The median age in the town was 41.6 years. 21.4% of residents were under the age of 18; 6.3% were between the ages of 18 and 24; 26.6% were from 25 to 44; 27.4% were from 45 to 64; and 18.2% were 65 years of age or older. The gender makeup of the town was 48.3% male and 51.7% female.

===2000 census===
As of the census of 2000, there were 1,067 people, 446 households, and 297 families living in the town. The population density was 1,488.0 PD/sqmi. There were 612 housing units at an average density of 853.5 /sqmi. The racial makeup of the town was 97.84% White, 0.28% African American, 0.56% Native American, 0.09% Asian, 0.94% from other races, and 0.28% from two or more races. Hispanic or Latino of any race were 1.69% of the population.

There were 446 households, out of which 27.1% had children under the age of 18 living with them, 52.9% were married couples living together, 10.5% had a female householder with no husband present, and 33.4% were non-families. 27.6% of all households were made up of individuals, and 15.2% had someone living alone who was 65 years of age or older. The average household size was 2.35 and the average family size was 2.85.

In the town, the population was spread out, with 23.0% under the age of 18, 7.6% from 18 to 24, 27.5% from 25 to 44, 23.3% from 45 to 64, and 18.7% who were 65 years of age or older. The median age was 40 years. For every 100 females, there were 90.2 males. For every 100 females age 18 and over, there were 85.1 males.

The median income for a household in the town was $39,038, and the median income for a family was $46,094. Males had a median income of $36,406 versus $22,344 for females. The per capita income for the town was $18,824. About 3.8% of families and 6.5% of the population were below the poverty line, including 8.7% of those under age 18 and 8.4% of those age 65 or over.

==The Lakes==
North Webster is situated in Indiana's lakes region. During the summertime the area is popular for boating and fishing. Inside the town of North Webster is Lake Webster.

===Surrounding Lakes===

- Dewart Lake
- Barbee Lake
- James Lake
- Lake Papakeechie
- Shoe Lake
- Syracuse Lake
- Tippecanoe Lake
- Lake Wawasee
- Webster Lake

==Education==
The town has a lending library, the North Webster Community Public Library.

==Arts and culture==
===Mermaid Festival===
Hosted by the North Webster Lions Club, the club's largest fundraiser of the year takes place during the last full week of June. The primary attractions of the festival are the Cutie King & Queen Pageant, the Cutie parade, and the Mermaid Parade itself. Aside from the carnival coming to town, a Festival parade takes place Saturday at 4 p.m. to celebrate the end of the festival. That night fireworks are set off to officially announce the end of the festival. In 2007, a laser light show was substituted for the fireworks and in 2008 there was a video slideshow. 2015 marked the 70th annual Mermaid Festival. The theme that year was 'Back to the 70s'.

===Businesses===
There are a few antique shops and bait shops, a CVS, a Dollar General and an Ace Hardware in town. There is a castle in the middle of town, previously home to International Palace of Sports.
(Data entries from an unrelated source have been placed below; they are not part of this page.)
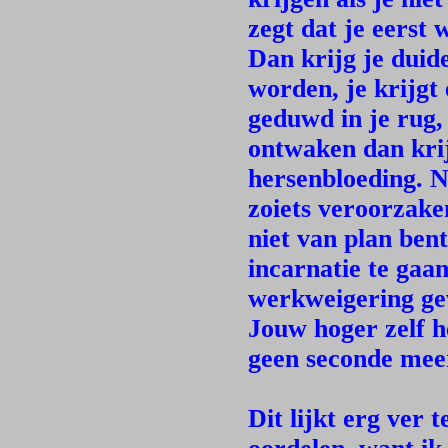
zegt dat je eerst 
Dan krijg je duid
worden, je krijgt 
geduwd in je rug, 
ontwaken dan krij
hersenbloeding. 
zoiets veroorzake
niet van plan ben
incarnatie te gaan
werkweigering ge
Jouw hoger zelf h
geen seconde meer
Dit lijkt erg ver 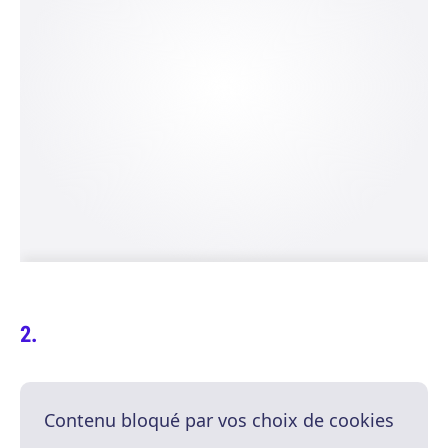
Contenu bloqué par vos choix de cookies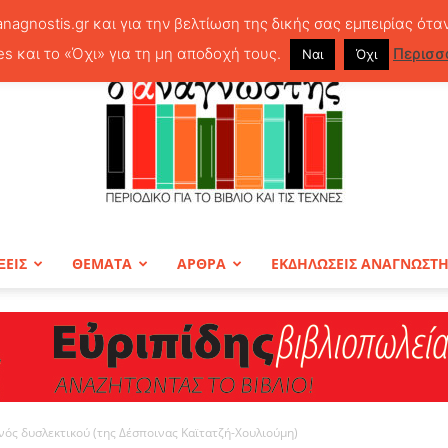
anagnostis.gr και για την βελτίωση της δικής σας εμπειρίας ότα
es και το «Όχι» για τη μη αποδοχή τους.
Περισσ
Ναι
Όχι
ΞΕΙΣ
ΘΕΜΑΤΑ
ΑΡΘΡΑ
ΕΚΔΗΛΩΣΕΙΣ ΑΝΑΓΝΩΣΤ
ΠΕΡΙΟΔΙΚΟ
νός δυσλεκτικού (της Δέσποινας Καϊτατζή-Χουλιούμη)
Ο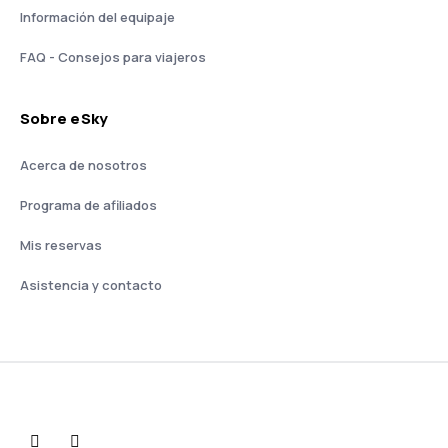
Información del equipaje
FAQ - Consejos para viajeros
Sobre eSky
Acerca de nosotros
Programa de afiliados
Mis reservas
Asistencia y contacto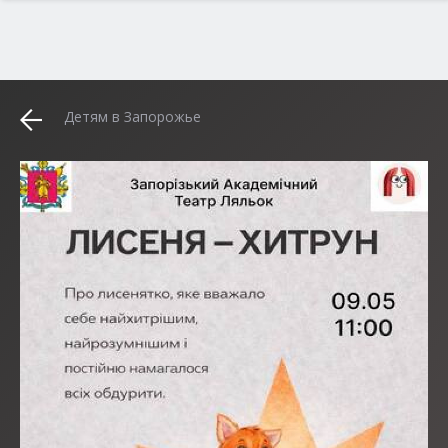
Детям в Запорожье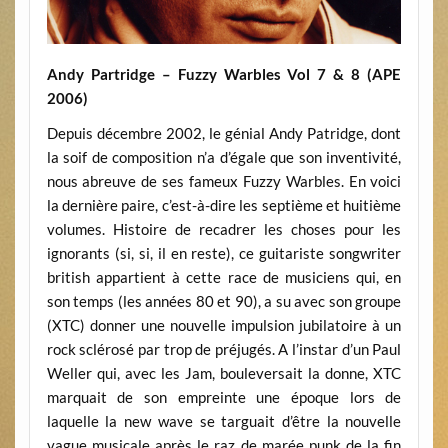
Andy Partridge – Fuzzy Warbles Vol 7 & 8 (APE
2006)
Depuis décembre 2002, le génial Andy Patridge, dont
la soif de composition n’a d’égale que son inventivité,
nous abreuve de ses fameux Fuzzy Warbles. En voici
la dernière paire, c’est-à-dire les septième et huitième
volumes. Histoire de recadrer les choses pour les
ignorants (si, si, il en reste), ce guitariste songwriter
british appartient à cette race de musiciens qui, en
son temps (les années 80 et 90), a su avec son groupe
(XTC) donner une nouvelle impulsion jubilatoire à un
rock sclérosé par trop de préjugés. A l’instar d’un Paul
Weller qui, avec les Jam, bouleversait la donne, XTC
marquait de son empreinte une époque lors de
laquelle la new wave se targuait d’être la nouvelle
vague musicale après le raz de marée punk de la fin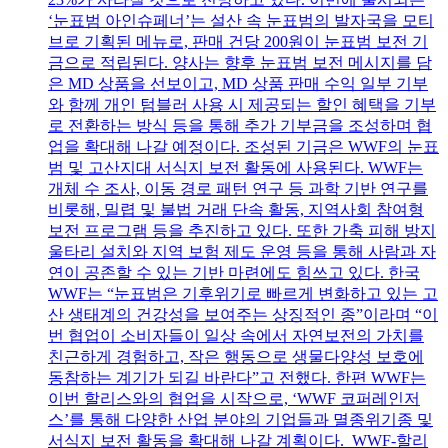
‘눈표범 아인슈페너’는 설산 속 눈표범의 발자국을 모티
브로 기획된 메뉴로, 판매 건당 200원이 눈표범 보전 기
금으로 적립된다. 양사는 향후 눈표범 보전 메시지를 담
은 MD 상품을 선보이고, MD 상품 판매 수익 일부 기부
와 함께 개인 텀블러 사용 시 제공되는 할인 혜택을 기부
로 전환하는 방식 등을 통해 추가 기부금을 조성하며 협
업을 확대해 나갈 예정이다. 조성된 기금은 WWF의 눈표
범 및 고산지대 서식지 보전 활동에 사용된다. WWF는
개체 수 조사, 이동 경로 패턴 연구 등 과학 기반 연구를
비롯해, 밀렵 및 불법 거래 단속 활동, 지역사회 참여형
보전 프로그램 등을 추진하고 있다. 또한 가축 피해 방지
울타리 설치와 지역 보험 제도 운영 등을 통해 사람과 자
연이 공존할 수 있는 기반 마련에도 힘쓰고 있다. 한국
WWF는 “눈표범은 기후위기로 빠르게 변화하고 있는 고
산 생태계의 건강성을 보여주는 상징적인 종”이라며 “이
번 협업이 소비자들이 일상 속에서 자연보전의 가치를
친근하게 경험하고, 작은 행동으로 생물다양성 보호에
동참하는 계기가 되길 바란다”고 전했다. 한편 WWF는
이번 할리스와의 협업을 시작으로, ‘WWF 코퍼레인저
스’를 통해 다양한 산업 분야의 기업들과 멸종위기종 및
서식지 보전 활동을 확대해 나갈 계획이다. WWF-할리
In 1998, The National Weather Service merged its South Bend and Fort Wayne offices and planted an office in North Webster that serves Northern Indiana, SE Michigan and NW Ohio.

===Attractions===

North Webster is home to The Dixie, Indiana's oldest stern wheel paddle boat. The Dixie has cruised Webster Lake since 1929, providing tours of the lake to generations of residents and visitors. A number of private owners cared for and operated the boat from 1929 until 2007 when title was transferred to a 501(c)(3) not-for-profit corporation called Dixie Stern wheeler Inc. (DSI). DSI continues to operate the boat for regular summer cruises from Memorial Day weekend through Labor Day and to allow chartered events such as weddings, retirement home outings, and company and community gatherings. Regular cruises last about 75 minutes and are each evening Monday through Saturday and during the afternoon and evening on Sunday. Many of the regular cruises feature period music and a narration with some history of the area, the lake and The Dixie.